I disagree. There is no reason why you shouldn’t use broadcast and SArrays. The unrolled cases come into play for linear algebra operations, but there is no relation with elementwise operations . If broadcast is indeed slow for SArrays we need to fix it (and there is no apriori reason why it shouldn’t be fast, since you could unroll the entire broadcast operation).
The question whether or not .= should work for SArrays is debatable. Since the SArray is immutable asking for it to be overwritten makes little sense, but I would be in favour of making .= mean = for SArrays (and other immutable containers). Being able to use broadcast in generic code is important.
Right now the lowering of .= prevents SArray from defining that.
Sure, there’s no a priori reason why it shouldn’t be fast, but right now it isn’t so it should be avoided. If that gets changed then that would help a lot. I wasn’t talking about a hypothetical future, I was talking about writing code right now (this has a Usage tag and not a Development tag. I agree that the noted issues maybe could be solved in the future, but I don’t see a reason to believe it will change soon at all).
StaticArrays’s broadcast and broadcast! are fully unrolled (as in, the generated function creates an expression for each element of the destination without any runtime for-loops). +, -, etc. are all defined in terms of broadcast and map, e.g.
@inline +(a::Number, b::StaticArray) = broadcast(+, a, b)
function f(x,y,z)
x .+ y .+ z
end
function g(x,y,z)
x + y + z
end
using StaticArrays, BenchmarkTools
x = @SVector [2.0,3.0,4.0]
y = @SVector [2.0,3.0,4.0]
z = @SVector [2.0,3.0,4.0]
@btime f(x,y,z) # 33.372 ÎĽs (21 allocations: 768 bytes)
@btime g(x,y,z) # 19.085 ns (1 allocation: 32 bytes)
@btime f($x,$y,$z) # 3.220 ns (0 allocations: 0 bytes)
@btime g($x,$y,$z) # 3.220 ns (0 allocations: 0 bytes)
So I don’t know, but removing broadcast was a big improvement in the larger package for some reason . (But we can discuss this more in a separate thread)
Not sure if I’m a fan of that. I think it could be pretty confusing. Also, to support both mutable and non-mutable arrays, you’d have to do something like
function f(x::AbstractArray)
y = similar(x) # needed for Array, what should `similar` do for StaticArray?
y .= x.^2
y
end
similar(::StaticArray) could just call zeros, but I’d be worried that the compiler wouldn’t be able to optimize this away, especially if the broadcast!ed function is not inlined.

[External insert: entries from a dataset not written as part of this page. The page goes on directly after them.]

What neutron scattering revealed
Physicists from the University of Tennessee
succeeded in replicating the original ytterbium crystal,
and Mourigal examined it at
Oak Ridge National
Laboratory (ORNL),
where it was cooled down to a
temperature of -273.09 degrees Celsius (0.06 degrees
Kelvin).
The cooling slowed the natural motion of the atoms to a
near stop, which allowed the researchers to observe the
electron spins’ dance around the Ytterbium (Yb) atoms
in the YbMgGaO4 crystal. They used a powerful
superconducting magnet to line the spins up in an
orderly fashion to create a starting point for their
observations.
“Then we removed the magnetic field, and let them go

So you’re going to have suboptimal performance for StaticArrays, and I think quite a few StaticArrays users want to squeeze every bit of performance out of the algorithm.
The results for non-interpolated x, y, and z can probably be explained by having to perform runtime dispatch for every element (with f) vs. only once (with g). So I can see how it can make a sizeable difference in type-unstable code.
If x, y, and zall have the same dimensions are all StaticArrays, + will actually call map (which is also specialized and fully unrolled in StaticArrays). So another difference could be that there’s no “loop fusion” (quotes because there is no actual loop) with x + y + z, while x .+ y .+ z is fused. Maybe that results in operations being performed in a different order, which could have some influence. Some of those differences might go away as the compiler performs optimization, but I guess there could be differences.
Edit: also, the fact that several unfused maps are called vs. one fused broadcast could certainly have been a big difference in light of inference limits, as in your https://github.com/JuliaLang/julia/issues/22255.